Content starts

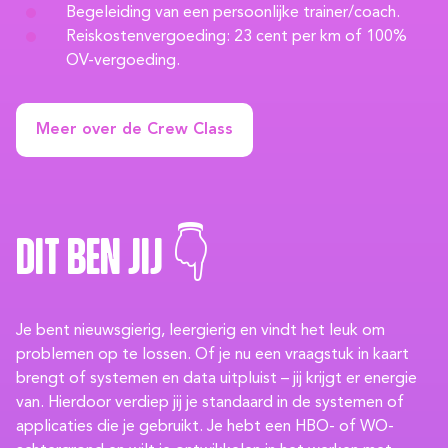
Begeleiding van een persoonlijke trainer/coach.
Reiskostenvergoeding: 23 cent per km of 100%
OV-vergoeding.
Meer over de Crew Class
Dit ben jij 👇
Je bent nieuwsgierig, leergierig en vindt het leuk om
problemen op te lossen. Of je nu een vraagstuk in kaart
brengt of systemen en data uitpluist – jij krijgt er energie
van. Hierdoor verdiep jij je standaard in de systemen of
applicaties die je gebruikt. Je hebt een HBO- of WO-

Content ends

*What needs to be done:*
Word for word, restate only the lines from the one containing "OV-vergoeding." through the last line of the entries, with both ends kept.

*Output of the task:*
OV-vergoeding.
Meer over de Crew Class
Dit ben jij 👇
Je bent nieuwsgierig, leergierig en vindt het leuk om
problemen op te lossen. Of je nu een vraagstuk in kaart
brengt of systemen en data uitpluist – jij krijgt er energie
van. Hierdoor verdiep jij je standaard in de systemen of
applicaties die je gebruikt. Je hebt een HBO- of WO-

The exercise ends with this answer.